1.3.1.4 Protective Hull Coatings - To retard the buildup of macrofouling on
hull surfaces, which adds additional weight and drag to the platform and
increases the potential for component destruction by boring organisms,
protective hull coatings may be applied. Toxic coatings are not practical
for heat exchanger surfaces because their thickness interferes with heat
transfer. Protective hull coatings may incorporate heavy metal oxides,
organic compounds, or thermoplastic paints as their toxic constituent.
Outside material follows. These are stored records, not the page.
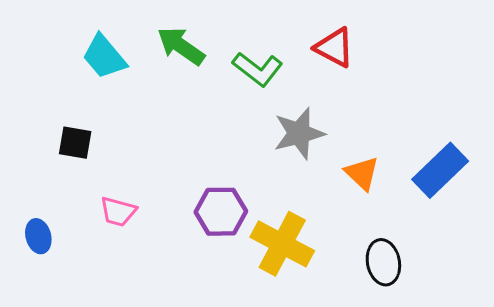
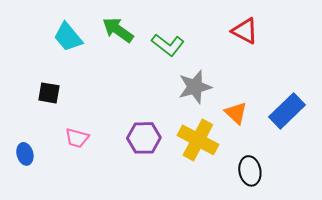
red triangle: (334, 48) -> (245, 31), moved
yellow cross: (282, 244) -> (198, 140), moved

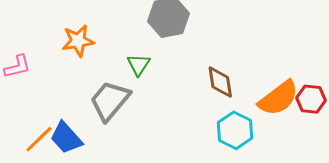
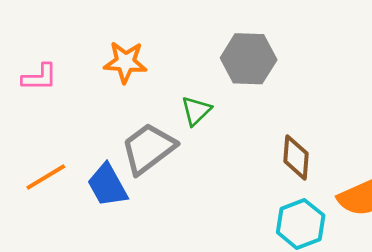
blue trapezoid: (66, 138) -> (107, 185), moved

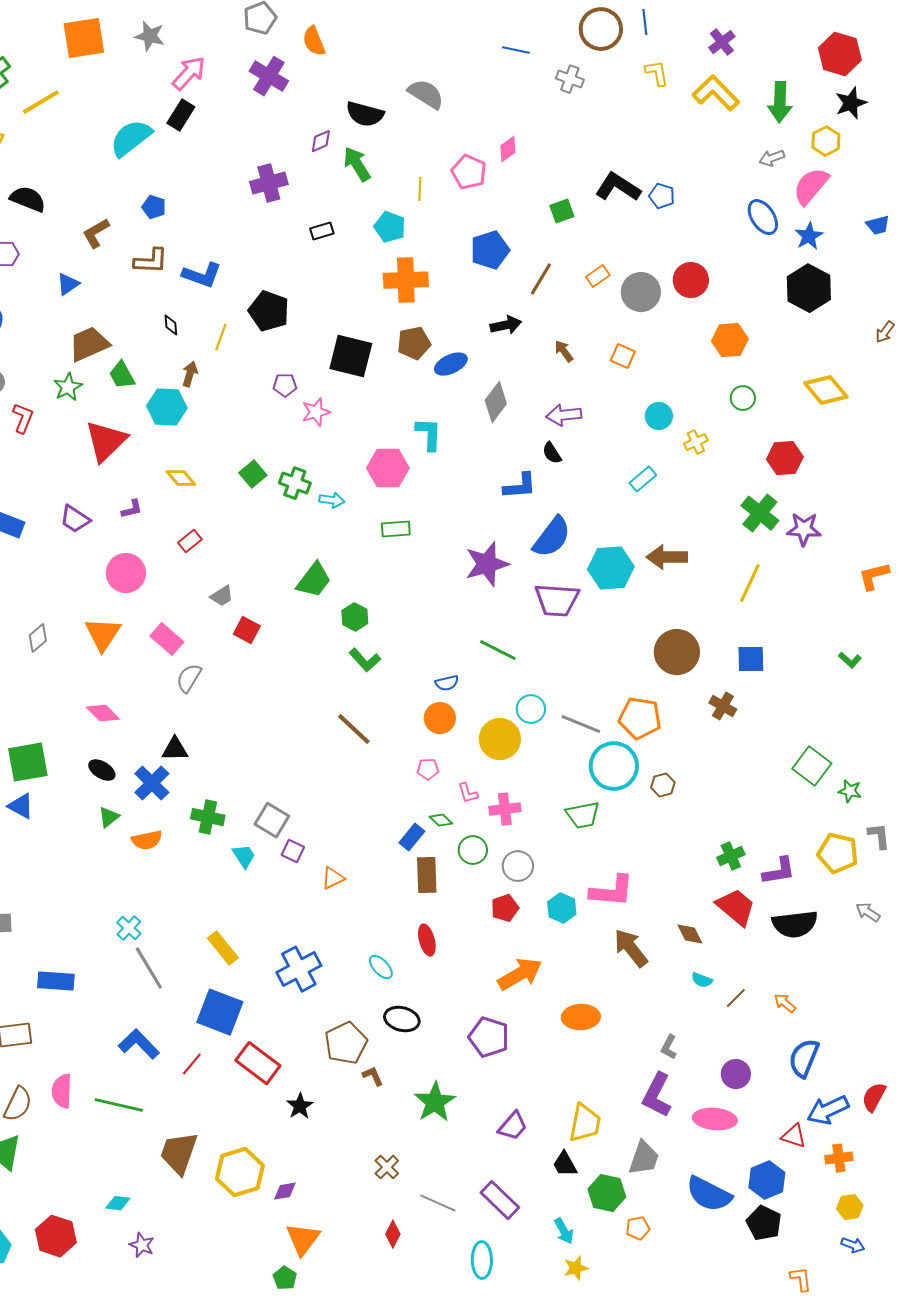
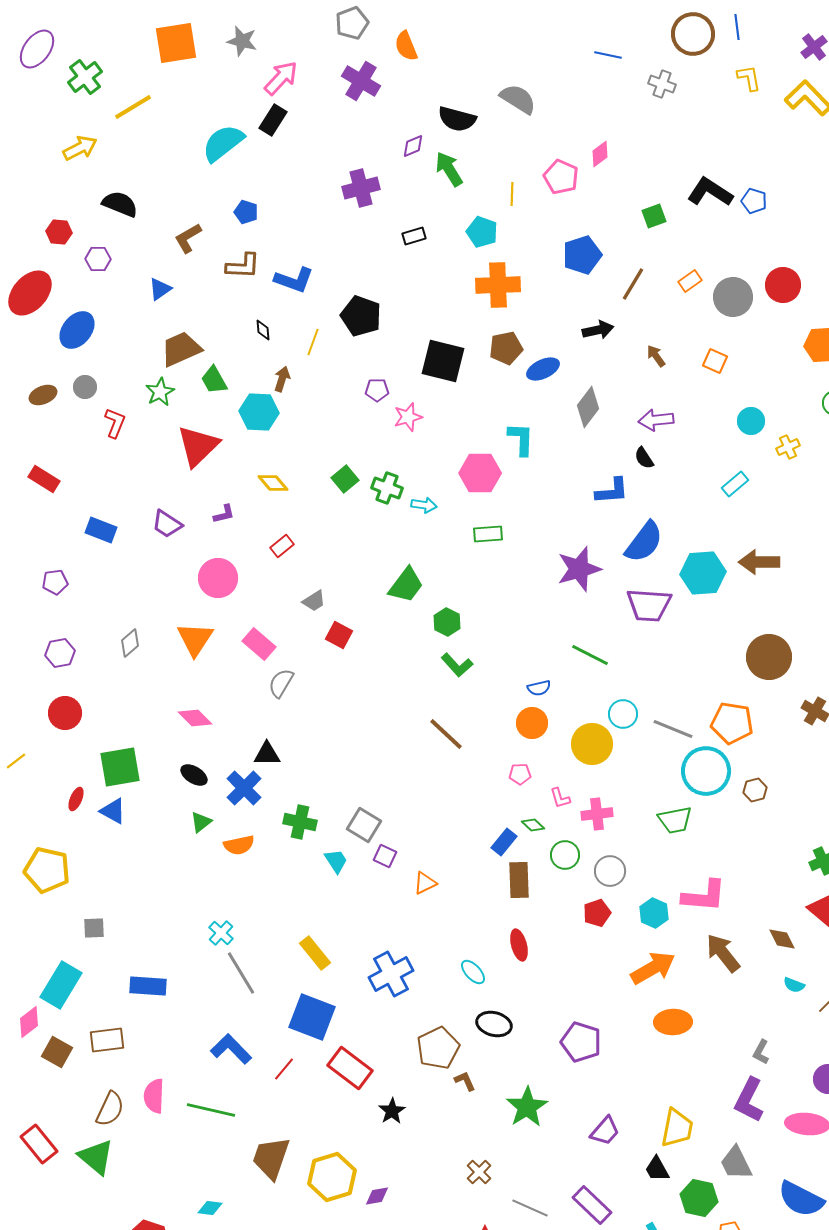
orange arrow: (520, 974) -> (653, 968), moved
gray trapezoid: (644, 1158) -> (736, 1163), turned 135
Protective hull coatings consist of a matrix containing a soluble toxic
constituent: either the toxic constituent diffuses out of the matrix, or the
entire coating gradually erodes to expose a fresh surface. Oxides of copper,
mercury, and zinc are often used. However, toxic metal oxides require a
protective primer coating when applied to metallic structures. Another
consideration with regard to heavy metal oxides is the Federal government
restriction of some paints (e.g., those based with mercury) because of
potential environmental effects (Jacoby, 1981).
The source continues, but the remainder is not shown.